Lack of capacity and cooperation
While Russia has been modernizing its traditional defense capacity, NATO is plagued by a lack of capacity and cooperation among member nations, according to the CSIS report. The report blames the problems on competing priorities and tight defense budgets.

CSIS thus makes a series of recommendations about how NATO can improve defense capability, including reopening of the Olavsvern naval base outside Tromsø in Northern Norway. DN reported how Olavsvern used to be NATO’s most important  naval base in the north, used by both Norwegian and NATO allies’ submarine fleets that patrolled the area.

The base was phased out, however, and ultimately sold in 2013 to investor Gunnar Wilhelmsen’s company Triko for NOK 38 million. Several Norwegian politicians and former military employees opposed the sale, and criticism arose in 2014 when some of Triko’s customers using the facility included Russian vessels.

Uneasy over Russian tenants
Samp and her fellow CSIS researchers were especially disturbed by the Russian tenants. Even though they weren’t part of the Russian military, she said, the Russians’ declared goals for underwater exploration and surveillance raises questions about the presence of Russian vessels in a former Norwegian marine facility.

Wilhelmsen told DN that no Russian vessels are berthed at Olavsvern now, and that the base is used as a terminal for other rentals of berthing space, offices and storage areas.

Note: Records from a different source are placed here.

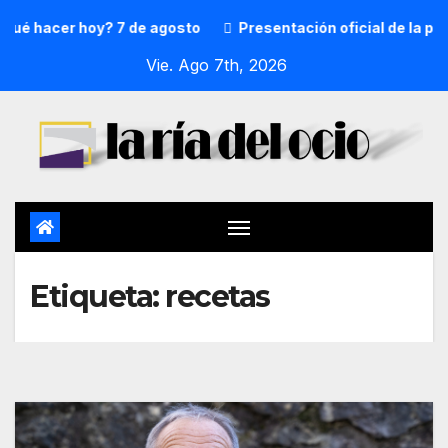
é hacer hoy? 7 de agosto
Presentación oficial de la preg
Vie. Ago 7th, 2026
Etiqueta:
recetas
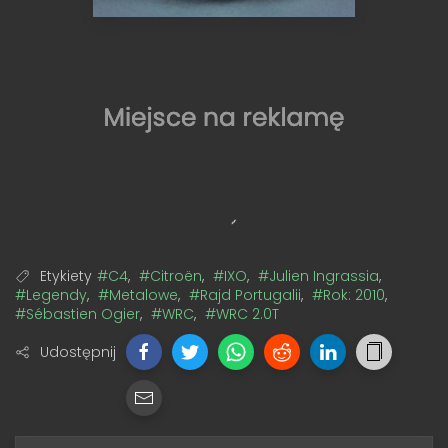
Etykiety
#C4
,
#Citroën
,
#IXO
,
#Julien Ingrassia
,
#Legendy
,
#Metalowe
,
#Rajd Portugalii
,
#Rok: 2010
,
#Sébastien Ogier
,
#WRC
,
#WRC 2.0T
Udostępnij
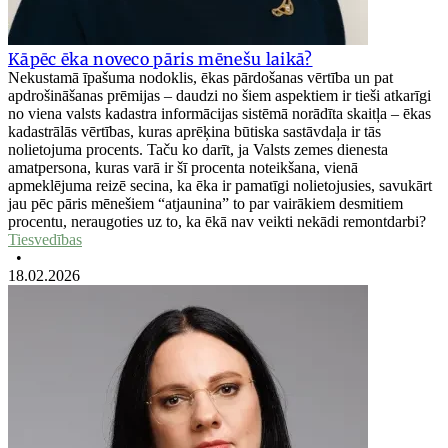
Kāpēc ēka noveco pāris mēnešu laikā?
Nekustamā īpašuma nodoklis, ēkas pārdošanas vērtība un pat
apdrošināšanas prēmijas – daudzi no šiem aspektiem ir tieši atkarīgi
no viena valsts kadastra informācijas sistēmā norādīta skaitļa – ēkas
kadastrālās vērtības, kuras aprēķina būtiska sastāvdaļa ir tās
nolietojuma procents. Taču ko darīt, ja Valsts zemes dienesta
amatpersona, kuras varā ir šī procenta noteikšana, vienā
apmeklējuma reizē secina, ka ēka ir pamatīgi nolietojusies, savukārt
jau pēc pāris mēnešiem “atjaunina” to par vairākiem desmitiem
procentu, neraugoties uz to, ka ēkā nav veikti nekādi remontdarbi?
Tiesvedības
•
18.02.2026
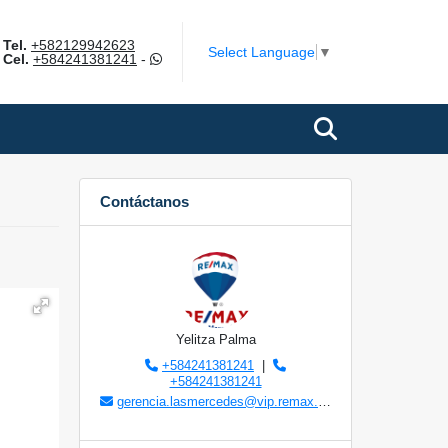
Tel.
+582129942623
m
Select Language
▼
Cel.
+584241381241
-
Contáctanos
Yelitza Palma
+584241381241
|
+584241381241
gerencia.lasmercedes@vip.remax.com.ve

“The Russian seismic boats were only there for a few months,” he said. “They had been working for Statoil earlier and are in layup in Norway every winter. That time we won the bid. They had no activity (at Olavsvern), they were just lying there in winter uphold.” He said he didn’t know whether the company owning the seismic vessels would be returning to Tromsø.

Base unlikely to reopen
Norway has been showing clear interest in boosting defense capability in the Arctic, with reports surfacing recently that the Norwegian defense ministry intends to buy new surveillance aircraft to patrol its vast northern areas at sea. There also have been some recent submarine sightings off the Norwegian coast, even in fjords, while controversy arose earlier this summer over some reported berthings of a US nuclear submarine in Tromsø. On Friday, newspaper Klassekampen reported that the US wants to lease berth space for its nuclear subs. CSIS thinks Norway now should offer a secure facility where the submarines of NATO countries can berth when they’re not operating in the North Atlantic.

Øystein Bø, state secretary for the Conservative Party in the defense ministry, said the Norwegian government had not received any signals from NATO about reopening the Olavsvern base. Norway’s own military hasn’t made such a request either, he said.

Bø told DN that the Norwegian navy has developed “other infrastructure” in Northern Norway to cover its operative needs, with “considerable investment” made at Ramsund, for example. Norway is also poised, he noted, to renew its own fleet of maritime surveillance aircraft and submarines.

“In light of that, and the time that has passed, it doesn’t look likely to reestablish any military activity at Olavsvern,” Bø told DN.

Øyvind Korsberg, a Member of Parliament for the Progress Party, criticized the phase-out of Olavsvern and isn’t surprised by the CSIS report’s conclusion. He said, though, that Olavsvern had lost its strategic importance.

“The base was sold to private interests and has lost the role it had in its time,” Korsberg told DN. “Norway should rather enter into a dialogue with NATO about upgrading the defense facilities it still has.”